Gee Armytage rode two winners in 1987 to tie with Peter Scudamore in the overall standings, losing the title on countback through placed efforts.

But Blackmore – who still needs five more Festival wins to equal Nina Carberry, the leading all-time female jockey at the Festival – has a real chance to go one better, a potential seismic moment for the sport.

"Nina and Katie Walsh got rid of any stigma about women jockeys and they made it easier for me in many ways because of their achievements," she said. "They were great role models for me when I was starting out.

"It's nice to have nice things written about you – you just have to try and keep being that person. Being a woman makes you stand out a bit more perhaps and attracts people to you.

"If you'd have told me when I first turned professional that I'd ride two winners at Cheltenham then I would have probably said that would be enough – I'll retire happy!

"But I was already thinking about the next year after last year, winning at Cheltenham is such an unbelievable feeling and it's never enough.

"When you list the horses I have to ride this year, it's unbelievable.
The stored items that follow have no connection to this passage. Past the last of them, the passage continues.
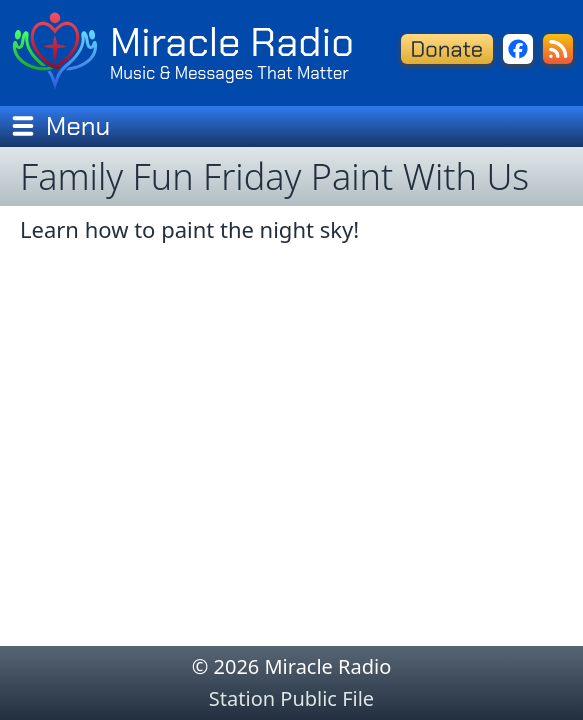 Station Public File (291, 698)
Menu (60, 126)
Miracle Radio (232, 42) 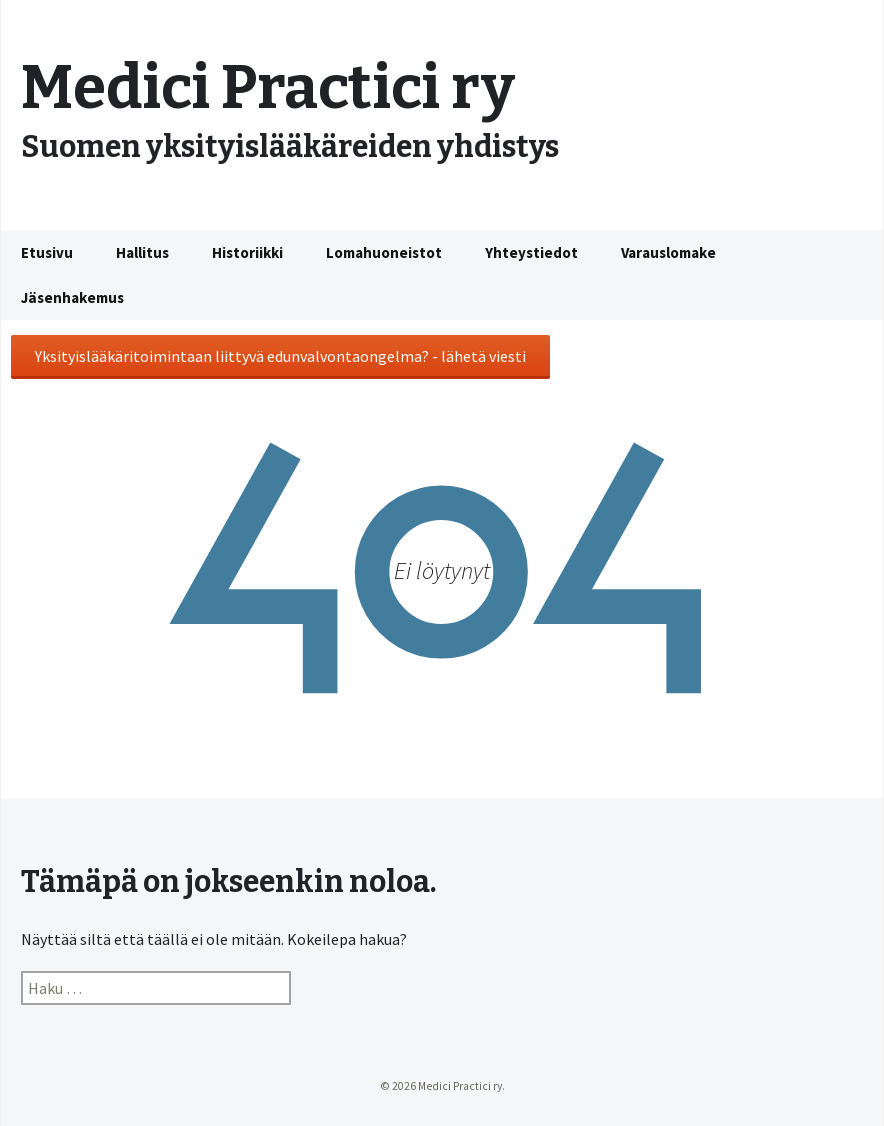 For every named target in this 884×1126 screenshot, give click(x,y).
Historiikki (247, 252)
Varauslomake (668, 252)
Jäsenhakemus (72, 297)
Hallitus (142, 252)
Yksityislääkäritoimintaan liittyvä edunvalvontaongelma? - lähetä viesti (280, 356)
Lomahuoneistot (384, 252)
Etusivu (47, 252)
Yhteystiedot (531, 252) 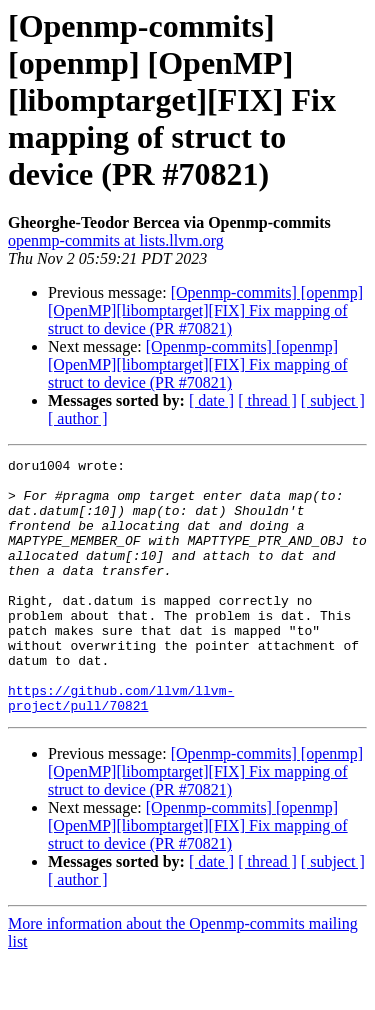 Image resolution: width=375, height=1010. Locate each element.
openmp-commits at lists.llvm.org (116, 240)
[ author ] (78, 418)
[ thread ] (267, 400)
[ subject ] (333, 400)
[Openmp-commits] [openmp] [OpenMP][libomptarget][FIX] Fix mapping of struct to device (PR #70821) (205, 310)
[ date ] (211, 400)
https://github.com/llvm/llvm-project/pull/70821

I feel like I am living a dream I never could have even dreamed of.

"Cheltenham is where it all happens and the Tuesday will be bang, bang, bang. I know the anticipation and hype is huge and it’s where you want to be.

"It's an incredibly hard week and this is where everyone wants to be riding winners. Every race at Cheltenham is extremely competitive, you don't get an inch off anyone and it's a unique track that you ride better with experience."

Forget form lines, we're often told it's the blood lines that really matter in racing - and that is not just the horses.

But unlike Carberry and Walsh, in who the DNA of the sport was imbibed since birth, Blackmore was the daughter of a dairy farmer and teacher, who grew up wanting to be a vet.

"This isn't what I dreamed of as a little girl," she admits, though she famously beat Paul Townend, alongside Davy Russell arguably her main rival for top jockey honours, in a Pony Club raced aged 13.

Blackmore's all-girl partnership with unbeaten star mare Honeysuckle could be the enduring tale of this year's Festival, the expectation only enhanced by another victory – their seventh – at the Dublin Racing Festival.

That said, Bubbles, her childhood pony, will always be her first love.

"Honeysuckle is pretty special, she's definitely as good as I've ever ridden," she adds. “Horses are like people, with different characters and traits. Nine times out of ten, it's the horse that wins the race, not the jockey.

"I'm just very lucky to have horses like Honeysuckle to ride, that's half the battle for a jockey."

Eimir Blackmore, Rachael's mother, never got the chance to see her daughter graduate from the University of Limerick – there was a race that day.

She describes her mantelpiece as 'bereft' of that prized photo of her daughter in cap and gown, yet Blackmore may just provide something of an upgrade to replace it.